#### Exercise data

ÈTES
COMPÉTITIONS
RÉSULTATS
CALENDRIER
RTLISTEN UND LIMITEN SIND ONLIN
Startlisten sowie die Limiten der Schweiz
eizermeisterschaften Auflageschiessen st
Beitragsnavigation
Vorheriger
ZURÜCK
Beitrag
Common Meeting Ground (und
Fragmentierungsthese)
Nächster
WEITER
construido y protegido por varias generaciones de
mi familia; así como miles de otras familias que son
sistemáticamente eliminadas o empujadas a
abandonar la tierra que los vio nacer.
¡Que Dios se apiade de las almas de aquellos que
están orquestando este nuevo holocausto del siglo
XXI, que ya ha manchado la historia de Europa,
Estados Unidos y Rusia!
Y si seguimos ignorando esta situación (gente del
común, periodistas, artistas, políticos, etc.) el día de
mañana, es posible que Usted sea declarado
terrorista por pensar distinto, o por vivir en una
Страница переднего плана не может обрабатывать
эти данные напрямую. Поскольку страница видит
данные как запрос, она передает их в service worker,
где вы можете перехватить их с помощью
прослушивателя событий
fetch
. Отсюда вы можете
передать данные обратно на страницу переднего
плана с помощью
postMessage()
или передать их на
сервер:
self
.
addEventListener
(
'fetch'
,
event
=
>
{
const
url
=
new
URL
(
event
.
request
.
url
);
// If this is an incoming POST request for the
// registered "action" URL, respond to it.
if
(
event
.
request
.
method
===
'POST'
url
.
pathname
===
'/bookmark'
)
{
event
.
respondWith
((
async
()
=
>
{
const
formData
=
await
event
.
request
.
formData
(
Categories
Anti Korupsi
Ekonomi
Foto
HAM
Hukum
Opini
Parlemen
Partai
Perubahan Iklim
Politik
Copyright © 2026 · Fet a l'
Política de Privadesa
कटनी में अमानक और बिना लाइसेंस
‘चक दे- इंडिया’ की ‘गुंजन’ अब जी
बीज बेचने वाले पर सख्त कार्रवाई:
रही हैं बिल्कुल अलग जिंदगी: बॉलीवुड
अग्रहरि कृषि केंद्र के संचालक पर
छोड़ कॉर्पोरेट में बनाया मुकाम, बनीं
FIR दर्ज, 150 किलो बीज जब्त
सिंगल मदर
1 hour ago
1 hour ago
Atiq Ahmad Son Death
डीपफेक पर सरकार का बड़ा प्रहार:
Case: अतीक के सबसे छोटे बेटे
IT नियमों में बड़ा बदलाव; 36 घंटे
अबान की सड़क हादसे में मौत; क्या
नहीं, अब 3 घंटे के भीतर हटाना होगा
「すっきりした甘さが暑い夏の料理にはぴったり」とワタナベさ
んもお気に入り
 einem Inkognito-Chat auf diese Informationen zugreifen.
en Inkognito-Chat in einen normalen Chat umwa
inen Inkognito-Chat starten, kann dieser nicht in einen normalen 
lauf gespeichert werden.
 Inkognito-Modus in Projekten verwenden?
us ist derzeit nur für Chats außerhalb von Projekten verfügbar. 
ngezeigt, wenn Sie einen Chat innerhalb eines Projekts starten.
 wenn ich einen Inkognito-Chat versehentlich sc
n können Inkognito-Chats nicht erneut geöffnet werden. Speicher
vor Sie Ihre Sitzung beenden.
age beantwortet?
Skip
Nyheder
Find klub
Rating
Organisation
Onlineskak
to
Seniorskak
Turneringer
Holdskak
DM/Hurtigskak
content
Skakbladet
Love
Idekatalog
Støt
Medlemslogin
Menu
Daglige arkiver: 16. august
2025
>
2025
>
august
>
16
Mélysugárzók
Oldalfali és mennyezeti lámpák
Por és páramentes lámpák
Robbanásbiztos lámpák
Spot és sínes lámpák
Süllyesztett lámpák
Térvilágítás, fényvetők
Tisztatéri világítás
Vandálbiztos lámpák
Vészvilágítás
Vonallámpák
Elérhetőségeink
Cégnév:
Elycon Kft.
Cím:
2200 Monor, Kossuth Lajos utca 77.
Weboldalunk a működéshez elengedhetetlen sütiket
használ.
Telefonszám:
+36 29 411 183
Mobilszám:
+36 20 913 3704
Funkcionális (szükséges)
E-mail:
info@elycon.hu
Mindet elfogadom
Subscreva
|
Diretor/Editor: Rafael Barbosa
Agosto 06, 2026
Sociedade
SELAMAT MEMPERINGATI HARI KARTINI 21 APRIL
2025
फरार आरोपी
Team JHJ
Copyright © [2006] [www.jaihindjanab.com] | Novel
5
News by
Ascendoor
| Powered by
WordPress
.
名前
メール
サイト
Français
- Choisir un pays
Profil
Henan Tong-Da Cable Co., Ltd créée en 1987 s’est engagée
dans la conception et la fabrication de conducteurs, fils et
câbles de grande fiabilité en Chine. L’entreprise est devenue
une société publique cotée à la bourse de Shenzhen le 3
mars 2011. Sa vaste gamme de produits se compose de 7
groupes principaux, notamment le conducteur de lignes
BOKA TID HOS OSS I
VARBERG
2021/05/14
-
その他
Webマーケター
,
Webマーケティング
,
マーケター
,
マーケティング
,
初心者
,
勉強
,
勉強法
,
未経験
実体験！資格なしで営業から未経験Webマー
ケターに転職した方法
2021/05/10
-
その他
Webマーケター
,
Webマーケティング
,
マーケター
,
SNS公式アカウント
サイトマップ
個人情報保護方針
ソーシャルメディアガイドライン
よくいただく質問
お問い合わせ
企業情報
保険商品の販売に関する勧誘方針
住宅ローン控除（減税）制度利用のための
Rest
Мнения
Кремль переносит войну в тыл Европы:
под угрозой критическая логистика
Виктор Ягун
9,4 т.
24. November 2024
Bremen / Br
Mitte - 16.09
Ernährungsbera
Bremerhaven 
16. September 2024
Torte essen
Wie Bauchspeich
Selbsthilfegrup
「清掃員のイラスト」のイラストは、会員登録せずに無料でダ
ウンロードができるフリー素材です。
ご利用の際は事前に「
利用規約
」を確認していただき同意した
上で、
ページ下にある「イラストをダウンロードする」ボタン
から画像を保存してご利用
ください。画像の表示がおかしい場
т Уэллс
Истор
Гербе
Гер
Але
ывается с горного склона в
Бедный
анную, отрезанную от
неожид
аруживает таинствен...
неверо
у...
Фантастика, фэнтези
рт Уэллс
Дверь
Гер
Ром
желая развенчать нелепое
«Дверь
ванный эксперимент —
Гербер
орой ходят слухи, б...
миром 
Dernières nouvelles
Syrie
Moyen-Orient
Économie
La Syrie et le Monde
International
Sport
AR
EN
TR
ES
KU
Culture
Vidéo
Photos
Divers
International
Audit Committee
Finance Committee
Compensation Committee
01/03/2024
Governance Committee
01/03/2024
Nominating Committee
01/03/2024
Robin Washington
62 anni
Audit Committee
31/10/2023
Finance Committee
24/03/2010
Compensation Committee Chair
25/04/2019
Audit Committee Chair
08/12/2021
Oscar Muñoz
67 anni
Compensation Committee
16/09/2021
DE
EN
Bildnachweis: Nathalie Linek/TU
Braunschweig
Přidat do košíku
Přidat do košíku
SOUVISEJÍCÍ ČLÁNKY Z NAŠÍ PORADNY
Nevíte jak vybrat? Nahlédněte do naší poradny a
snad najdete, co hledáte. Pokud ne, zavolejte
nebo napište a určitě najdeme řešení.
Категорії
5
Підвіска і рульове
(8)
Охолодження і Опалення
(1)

########

> Goal of the exercise:
The full set of records above must be reproduced exactly in the reply.

> Solution for this task:
ÈTES
COMPÉTITIONS
RÉSULTATS
CALENDRIER
RTLISTEN UND LIMITEN SIND ONLIN
Startlisten sowie die Limiten der Schweiz
eizermeisterschaften Auflageschiessen st
Beitragsnavigation
Vorheriger
ZURÜCK
Beitrag
Common Meeting Ground (und
Fragmentierungsthese)
Nächster
WEITER
construido y protegido por varias generaciones de
mi familia; así como miles de otras familias que son
sistemáticamente eliminadas o empujadas a
abandonar la tierra que los vio nacer.
¡Que Dios se apiade de las almas de aquellos que
están orquestando este nuevo holocausto del siglo
XXI, que ya ha manchado la historia de Europa,
Estados Unidos y Rusia!
Y si seguimos ignorando esta situación (gente del
común, periodistas, artistas, políticos, etc.) el día de
mañana, es posible que Usted sea declarado
terrorista por pensar distinto, o por vivir en una
Страница переднего плана не может обрабатывать
эти данные напрямую. Поскольку страница видит
данные как запрос, она передает их в service worker,
где вы можете перехватить их с помощью
прослушивателя событий
fetch
. Отсюда вы можете
передать данные обратно на страницу переднего
плана с помощью
postMessage()
или передать их на
сервер:
self
.
addEventListener
(
'fetch'
,
event
=
>
{
const
url
=
new
URL
(
event
.
request
.
url
);
// If this is an incoming POST request for the
// registered "action" URL, respond to it.
if
(
event
.
request
.
method
===
'POST'
url
.
pathname
===
'/bookmark'
)
{
event
.
respondWith
((
async
()
=
>
{
const
formData
=
await
event
.
request
.
formData
(
Categories
Anti Korupsi
Ekonomi
Foto
HAM
Hukum
Opini
Parlemen
Partai
Perubahan Iklim
Politik
Copyright © 2026 · Fet a l'
Política de Privadesa
कटनी में अमानक और बिना लाइसेंस
‘चक दे- इंडिया’ की ‘गुंजन’ अब जी
बीज बेचने वाले पर सख्त कार्रवाई:
रही हैं बिल्कुल अलग जिंदगी: बॉलीवुड
अग्रहरि कृषि केंद्र के संचालक पर
छोड़ कॉर्पोरेट में बनाया मुकाम, बनीं
FIR दर्ज, 150 किलो बीज जब्त
सिंगल मदर
1 hour ago
1 hour ago
Atiq Ahmad Son Death
डीपफेक पर सरकार का बड़ा प्रहार:
Case: अतीक के सबसे छोटे बेटे
IT नियमों में बड़ा बदलाव; 36 घंटे
अबान की सड़क हादसे में मौत; क्या
नहीं, अब 3 घंटे के भीतर हटाना होगा
「すっきりした甘さが暑い夏の料理にはぴったり」とワタナベさ
んもお気に入り
 einem Inkognito-Chat auf diese Informationen zugreifen.
en Inkognito-Chat in einen normalen Chat umwa
inen Inkognito-Chat starten, kann dieser nicht in einen normalen 
lauf gespeichert werden.
 Inkognito-Modus in Projekten verwenden?
us ist derzeit nur für Chats außerhalb von Projekten verfügbar. 
ngezeigt, wenn Sie einen Chat innerhalb eines Projekts starten.
 wenn ich einen Inkognito-Chat versehentlich sc
n können Inkognito-Chats nicht erneut geöffnet werden. Speicher
vor Sie Ihre Sitzung beenden.
age beantwortet?
Skip
Nyheder
Find klub
Rating
Organisation
Onlineskak
to
Seniorskak
Turneringer
Holdskak
DM/Hurtigskak
content
Skakbladet
Love
Idekatalog
Støt
Medlemslogin
Menu
Daglige arkiver: 16. august
2025
>
2025
>
august
>
16
Mélysugárzók
Oldalfali és mennyezeti lámpák
Por és páramentes lámpák
Robbanásbiztos lámpák
Spot és sínes lámpák
Süllyesztett lámpák
Térvilágítás, fényvetők
Tisztatéri világítás
Vandálbiztos lámpák
Vészvilágítás
Vonallámpák
Elérhetőségeink
Cégnév:
Elycon Kft.
Cím:
2200 Monor, Kossuth Lajos utca 77.
Weboldalunk a működéshez elengedhetetlen sütiket
használ.
Telefonszám:
+36 29 411 183
Mobilszám:
+36 20 913 3704
Funkcionális (szükséges)
E-mail:
info@elycon.hu
Mindet elfogadom
Subscreva
|
Diretor/Editor: Rafael Barbosa
Agosto 06, 2026
Sociedade
SELAMAT MEMPERINGATI HARI KARTINI 21 APRIL
2025
फरार आरोपी
Team JHJ
Copyright © [2006] [www.jaihindjanab.com] | Novel
5
News by
Ascendoor
| Powered by
WordPress
.
名前
メール
サイト
Français
- Choisir un pays
Profil
Henan Tong-Da Cable Co., Ltd créée en 1987 s’est engagée
dans la conception et la fabrication de conducteurs, fils et
câbles de grande fiabilité en Chine. L’entreprise est devenue
une société publique cotée à la bourse de Shenzhen le 3
mars 2011. Sa vaste gamme de produits se compose de 7
groupes principaux, notamment le conducteur de lignes
BOKA TID HOS OSS I
VARBERG
2021/05/14
-
その他
Webマーケター
,
Webマーケティング
,
マーケター
,
マーケティング
,
初心者
,
勉強
,
勉強法
,
未経験
実体験！資格なしで営業から未経験Webマー
ケターに転職した方法
2021/05/10
-
その他
Webマーケター
,
Webマーケティング
,
マーケター
,
SNS公式アカウント
サイトマップ
個人情報保護方針
ソーシャルメディアガイドライン
よくいただく質問
お問い合わせ
企業情報
保険商品の販売に関する勧誘方針
住宅ローン控除（減税）制度利用のための
Rest
Мнения
Кремль переносит войну в тыл Европы:
под угрозой критическая логистика
Виктор Ягун
9,4 т.
24. November 2024
Bremen / Br
Mitte - 16.09
Ernährungsbera
Bremerhaven 
16. September 2024
Torte essen
Wie Bauchspeich
Selbsthilfegrup
「清掃員のイラスト」のイラストは、会員登録せずに無料でダ
ウンロードができるフリー素材です。
ご利用の際は事前に「
利用規約
」を確認していただき同意した
上で、
ページ下にある「イラストをダウンロードする」ボタン
から画像を保存してご利用
ください。画像の表示がおかしい場
т Уэллс
Истор
Гербе
Гер
Але
ывается с горного склона в
Бедный
анную, отрезанную от
неожид
аруживает таинствен...
неверо
у...
Фантастика, фэнтези
рт Уэллс
Дверь
Гер
Ром
желая развенчать нелепое
«Дверь
ванный эксперимент —
Гербер
орой ходят слухи, б...
миром 
Dernières nouvelles
Syrie
Moyen-Orient
Économie
La Syrie et le Monde
International
Sport
AR
EN
TR
ES
KU
Culture
Vidéo
Photos
Divers
International
Audit Committee
Finance Committee
Compensation Committee
01/03/2024
Governance Committee
01/03/2024
Nominating Committee
01/03/2024
Robin Washington
62 anni
Audit Committee
31/10/2023
Finance Committee
24/03/2010
Compensation Committee Chair
25/04/2019
Audit Committee Chair
08/12/2021
Oscar Muñoz
67 anni
Compensation Committee
16/09/2021
DE
EN
Bildnachweis: Nathalie Linek/TU
Braunschweig
Přidat do košíku
Přidat do košíku
SOUVISEJÍCÍ ČLÁNKY Z NAŠÍ PORADNY
Nevíte jak vybrat? Nahlédněte do naší poradny a
snad najdete, co hledáte. Pokud ne, zavolejte
nebo napište a určitě najdeme řešení.
Категорії
5
Підвіска і рульове
(8)
Охолодження і Опалення
(1)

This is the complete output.